In simple words, charge can neither be created nor destroyed. 
The question that popped into my head is that if I take out some electrons from a neutral body, it would become positively charged. So didn't I just create some charge contradicting the law of conservation? 
This feels kinda vacuous but what am I missing here? 
 A: Taking out electrons from a neutral body is analogous to saying $$0=1-1$$
You can write $0$ as the sum of $1$ and $-1$ but the $0$ doesn't go anywhere, it is still there. If you took some $-q$ charge out from the body, you also left behind $q$ charge on the body. So the net charge is still $0$.
A: Laws of conservation only require respective quantities to remain constant in closed systems or isolated systems (depending on the law in question). You can't take out electrons from a closed system, so either your system isn't closed (so the conservation law doesn't require the charge to remain constant), or your electrons are still there and the total charge didn't change.
A: 
if I take out some electrons from a neutral body, it would become positively charged. So didn't I just create some charge

You didn't create anything.
The electrons were already there (and so were the protons that make up the positive charge).

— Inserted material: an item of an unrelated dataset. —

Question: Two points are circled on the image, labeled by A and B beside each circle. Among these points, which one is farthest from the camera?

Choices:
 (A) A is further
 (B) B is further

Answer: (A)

All you did was move them.
When you talk about conservation laws you have to include the whole system.  If you're removing something from something else, you and what you remove are all part of the system to be considered.
EDIT :
A comment by @luk32 suggests mentioning a situation which can arise in particle physics where e.g. a neutral particle can decay into charged particles.  Note that we again consider the complete system and when we include the new charged particles we find that they have a net charge of zero.

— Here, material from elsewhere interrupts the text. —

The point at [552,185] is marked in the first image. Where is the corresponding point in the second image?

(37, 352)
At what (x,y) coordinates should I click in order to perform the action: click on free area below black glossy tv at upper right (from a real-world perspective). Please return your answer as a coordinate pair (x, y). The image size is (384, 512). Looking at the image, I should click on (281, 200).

Many more complex conversions are possible in the quantum world, but again electric charge must be conserved and we have to pay careful attention to the what is include in the complete system to balance our sums.
An example of such an event might be the decay of the neutron.
A: According to this formulation of the principle, you have just considered a system which is not isolated at all.
Indeed a physical system is said isolated if it can exchange neither matter nor energy with the rest of the "universe". 
Taking out some electrons from a volume of matter is equivalent to an interaction between two different systems: the one which is drawing negative charge and the other which is losing it.
The right way of applying the charge conservation is to consider the (isolated) system made by the union of the previous two, which actually conserves a net zero charge.